Take mergers and acquisitions, for example. Särnblad trains M&A teams so that when they walk into a meeting, one person might be pitching while the others are watching for microexpressions in the people whose company they are trying to acquire. If someone says their technology will be ready to market within four months but their nasal furrow shows the opposite, the M&A team knows that’s not true and that they need to dig further. One of Särnblad’s current clients is a multibillion-dollar company—and she’s teaching all of their M&A teams how to assess potential acquisitions.

Annie Särnblad takes on many roles

In working with companies, Särnblad has come to understand that a person’s problems are rarely just tied to their professional life. Sometimes, she takes on the role of therapist.
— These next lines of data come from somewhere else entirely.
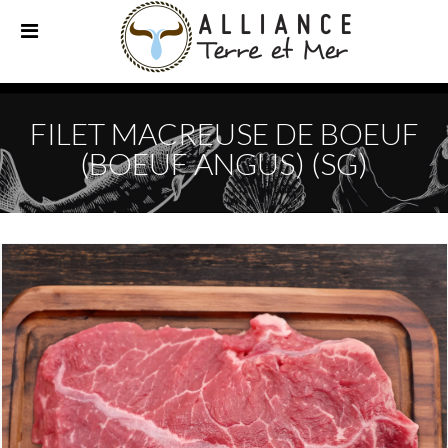
FILET MACREUSE DE BOEUF
(BOEUF ANGUS) (SG)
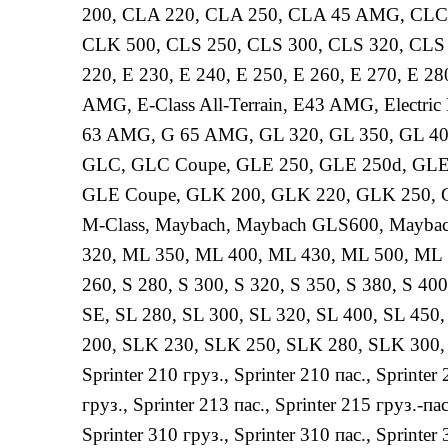
200
,
CLA 220
,
CLA 250
,
CLA 45 AMG
,
CLC
CLK 500
,
CLS 250
,
CLS 300
,
CLS 320
,
CLS
220
,
E 230
,
E 240
,
E 250
,
E 260
,
E 270
,
E 28
AMG
,
E-Class All-Terrain
,
E43 AMG
,
Electric
63 AMG
,
G 65 AMG
,
GL 320
,
GL 350
,
GL 4
GLC
,
GLC Coupe
,
GLE 250
,
GLE 250d
,
GLE
GLE Coupe
,
GLK 200
,
GLK 220
,
GLK 250
,
M-Class
,
Maybach
,
Maybach GLS600
,
Maybac
320
,
ML 350
,
ML 400
,
ML 430
,
ML 500
,
ML 
260
,
S 280
,
S 300
,
S 320
,
S 350
,
S 380
,
S 400
SE
,
SL 280
,
SL 300
,
SL 320
,
SL 400
,
SL 450
200
,
SLK 230
,
SLK 250
,
SLK 280
,
SLK 300
Sprinter 210 груз.
,
Sprinter 210 пас.
,
Sprinter 
груз.
,
Sprinter 213 пас.
,
Sprinter 215 груз.-пас
Sprinter 310 груз.
,
Sprinter 310 пас.
,
Sprinter 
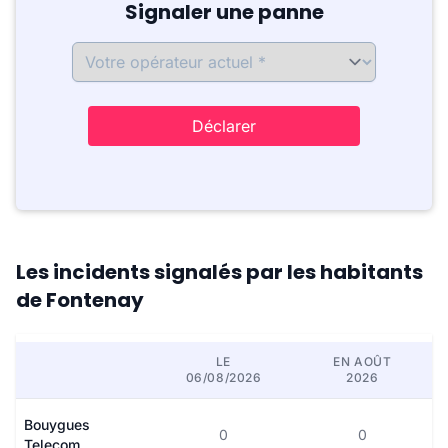
Signaler une panne
Déclarer
Les incidents signalés par les habitants
de Fontenay
LE
EN AOÛT
06/08/2026
2026
Bouygues
0
0
Telecom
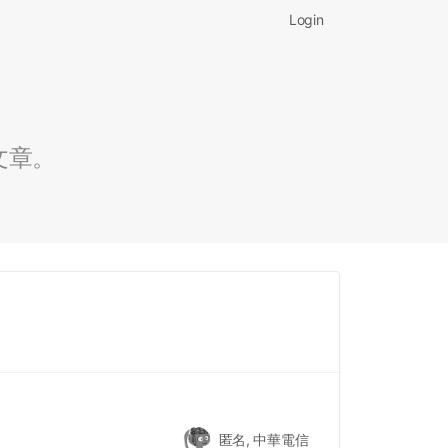
Login
文章。
匿名, 中華電信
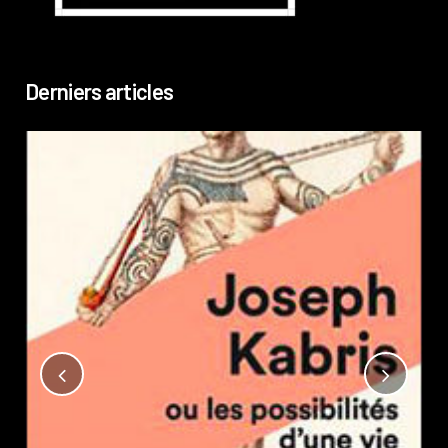
Derniers articles
Not
?
Pub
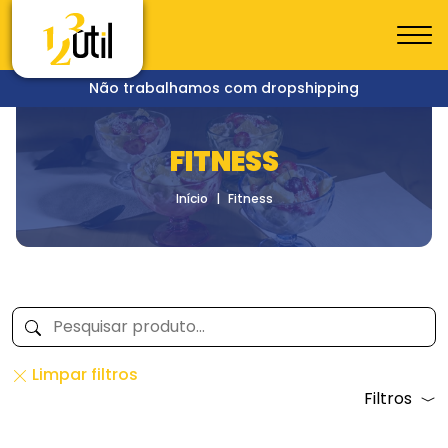
Não trabalhamos com dropshipping
FITNESS
Início
Fitness
Limpar filtros
Filtros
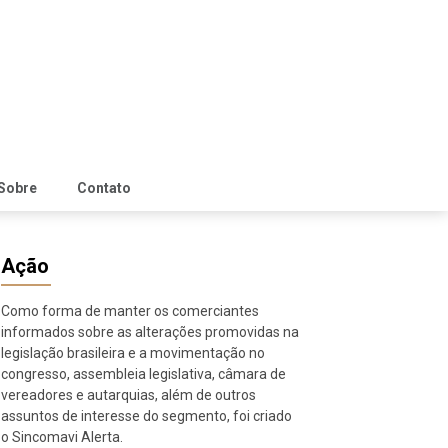
Sobre
Contato
Ação
Como forma de manter os comerciantes
informados sobre as alterações promovidas na
legislação brasileira e a movimentação no
congresso, assembleia legislativa, câmara de
vereadores e autarquias, além de outros
assuntos de interesse do segmento, foi criado
o Sincomavi Alerta.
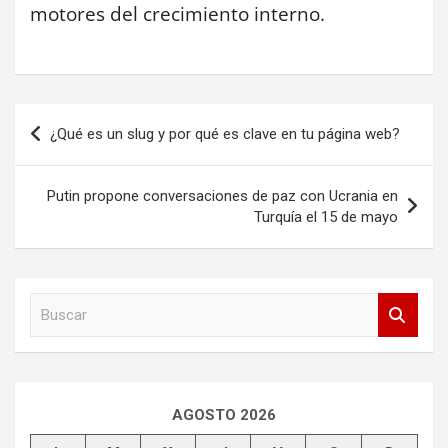
motores del crecimiento interno.
Navegación
¿Qué es un slug y por qué es clave en tu página web?
de
entradas
Putin propone conversaciones de paz con Ucrania en
Turquía el 15 de mayo
B
u
s
c
a
r
AGOSTO 2026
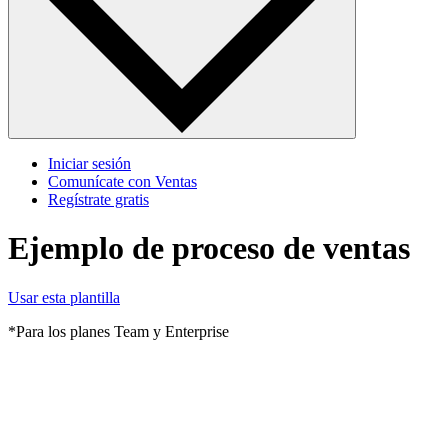
Iniciar sesión
Comunícate con Ventas
Regístrate gratis
Ejemplo de proceso de ventas
Usar esta plantilla
*Para los planes Team y Enterprise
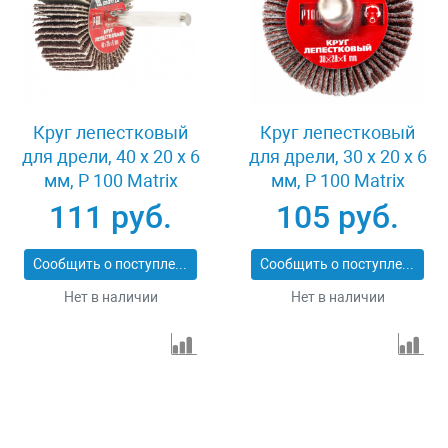
Круг лепестковый
Круг лепестковый
для дрели, 40 х 20 х 6
для дрели, 30 х 20 х 6
мм, P 100 Matrix
мм, P 100 Matrix
74168
74161
111 руб.
105 руб.
Сообщить о поступлении
Сообщить о поступлении
Нет в наличии
Нет в наличии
Clients talk to her about their relationships, friends and drama because the personal pieces often bleed into the professional ones.

“Those same patterns that you’re struggling with in your personal relationships, you’re also struggling with regarding your colleagues,” she says. “If you have difficulty saying ‘no’ in your personal life, you probably have difficulty saying ‘no’ in your professional life, too…. Loneliness also exists in people who are at the top of the pyramid. I don’t know any CEOs [who] don’t struggle, at least at some point, with [that] loneliness part.”

Reading microexpressions, Särnblad says, is the ultimate lesson in listening. “I think that there is not a good leader out there who hasn’t come to terms with the understanding that, in order to really succeed in business, you have to learn to listen.”

Connection and protection

While Särnblad also works with women and kids, most of her clients are men in their 40s, 50s and 60s. That is, in part, why she wrote her book, Diary of a Human Lie Detector: Facial Expressions in Love, Lust, and Lies, which came out in September. (Särnblad also released a smaller glossary version of her book geared toward her executive clients.) She wanted to connect with an audience apart from her day-to-day—and her book does that by using deeply personal autobiographical stories to teach readers of all ages and walks of life to identify the many facial expressions of human emotions. She also created an online video expression library so that readers can match a microexpression to an emotion and really learn it.

“They get the science to confirm what their gut is telling them in that instant,” Särnblad says. “They strengthen their own ability to… protect themselves and to connect with others. And it gives people power who otherwise would be powerless.”

Whether Särnblad is advising executives, entrepreneurs and diplomats, or helping children, her work with human expression is always centered on connection and protection.

“It’s keeping people safe in a business context and in a personal context, and it’s improving connection,” she says. “I think most of us want to work on teams that are thriving, that are helpful, that are functioning…. I think if I can help people succeed professionally… in a way that they’re also lifting their communities up, they’re lifting each other up—and kindness is contagious…. The more we understand what other people are feeling in the moment, the better we can do.” 

How to read facial expressions: Pay attention to the pupils

Pupil dilation is often overlooked, but it can be one of the most telling signs of emotion when dissecting microexpressions. Here’s what Särnblad has to say about pupils:

  • Our pupils dilate when we want something.
  • It can signify things like desire, arousal, money or an exciting business opportunity.
  • Pupils can, at times, be difficult to read due to the fact that they can be affected by medicine or alcohol use.
  • Pupils in lighter eyes have a larger starting size.
  • If you’re in a business pitch, try to gauge how big the other person’s pupils are at the beginning of the meeting.
  • If you are in a business negotiation, for example, and the other party’s pupils dilate when you talk about your plans, go straight to your most expensive pricing.